Since 1985, the first full week of May has been celebrated as Public Service Recognition Week. It is an opportunity for citizens across the nation to offer a simple “thank you” to the men and women whose work maintains and improves our communities every day.
Daily newspaper headlines reflect the breadth of triumphs and tragedies our Kansas communities confront on a daily basis. A fire at a small business, a drop in the homeless population, more vigor introduced in a school program, improvements to a roadway – the stories are so typical that we scarcely take notice unless they affect us personally. But they point to the thoughtful daily efforts of the thousands of public servants across the state whose work quietly enhances our lives.

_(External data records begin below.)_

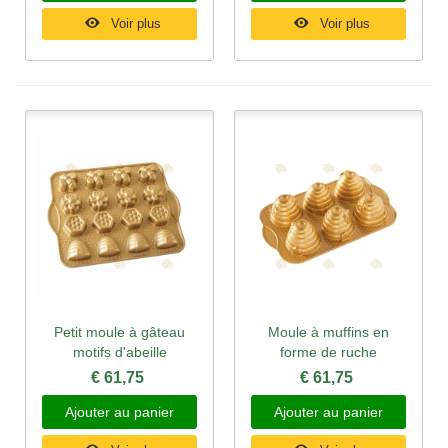
Voir plus
Voir plus
Petit moule à gâteau
Moule à muffins en
motifs d'abeille
forme de ruche
€ 61,75
€ 61,75
Ajouter au panier
Ajouter au panier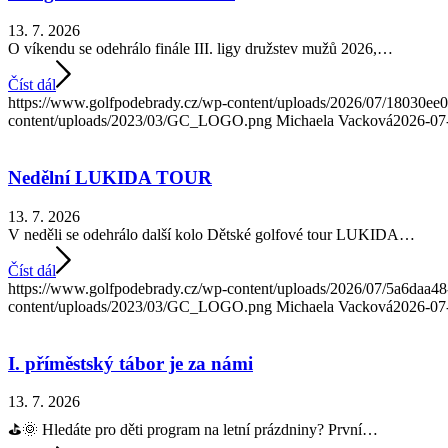
13. 7. 2026
O víkendu se odehrálo finále III. ligy družstev mužů 2026,…
Číst dál
https://www.golfpodebrady.cz/wp-content/uploads/2026/07/18030e
content/uploads/2023/03/GC_LOGO.png
Michaela Vacková
2026-07
Nedělní LUKIDA TOUR
13. 7. 2026
V neděli se odehrálo další kolo Dětské golfové tour LUKIDA…
Číst dál
https://www.golfpodebrady.cz/wp-content/uploads/2026/07/5a6daa4
content/uploads/2023/03/GC_LOGO.png
Michaela Vacková
2026-07
I. příměstský tábor je za námi
13. 7. 2026
⛳️🌞 Hledáte pro děti program na letní prázdniny? První…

Every story about a fire highlights the risks our firefighters make, not only to save lives but also to limit damage and allow life to return to normal as quickly as possible. Those affected by the fire will be able to continue to work, contribute economically to society and, ultimately, take care of their families because of the work of the firefighters, fire department management, city and county managers, and elected leaders who ensured resources were available and trained staff members were ready to respond.
To track the homeless population, public servants have searched under bridges, ventured into abandoned buildings and made nighttime visits in places most of our parents told us not to go. To bring about a decline in the homeless count, human service experts, policy analysts, grant writers and elected officials have made tough choices to direct resources to taking care of vulnerable people in our communities.

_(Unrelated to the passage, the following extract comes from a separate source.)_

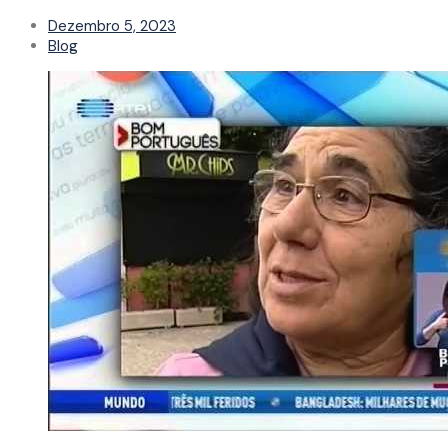
Dezembro 5, 2023
Blog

Implementation of a vigorous new academic program demonstrates the commitment among teachers and administrators to a brighter future for young people and for the state as a whole.

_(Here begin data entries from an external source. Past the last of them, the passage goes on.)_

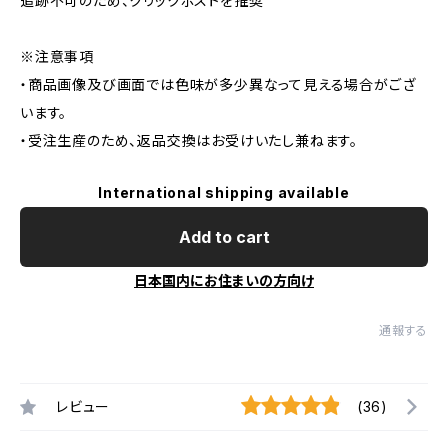
追跡不可のため、クリックポストを推奨
※注意事項
・商品画像及び画面では色味が多少異なって見える場合がござ
います。
・受注生産のため、返品交換はお受けいたし兼ねます。
International shipping available
Add to cart
日本国内にお住まいの方向け
通報する
レビュー
(36)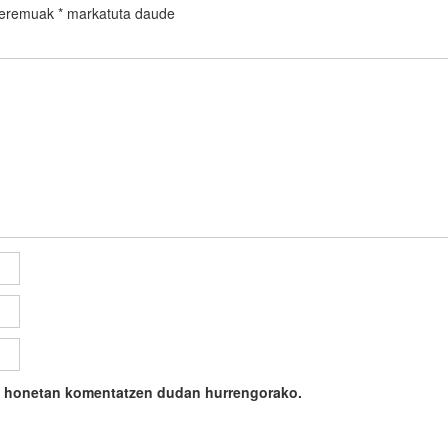
 eremuak
*
markatuta daude
ile honetan komentatzen dudan hurrengorako.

These activities capture only a sliver of the efforts public servants make every day to create better lives for all of us. Health care access, bridge maintenance and safe intersections rarely make the headlines. Instead, we read about big scandals, political fights and controversial policies. We take for granted the countless contributions of public service employees that make our world better, but we have had a chance to change our focus this week.
The animal control officer catching the loose dog, the teacher calling at night to share a concern about your child, the county health nurse who provides a vaccination, the road worker who fixes that annoying pothole – all of them enhance the quality of our lives. Please visit www.kupmc.org/PSRW to find ideas on how to thank the public service employees who affect your life.
Thousands of public service employees in Kansas work hard each day to keep us safe and healthy, to teach the next generation, to protect our property, and to make Kansas a great place to live. To all of them: Thank you.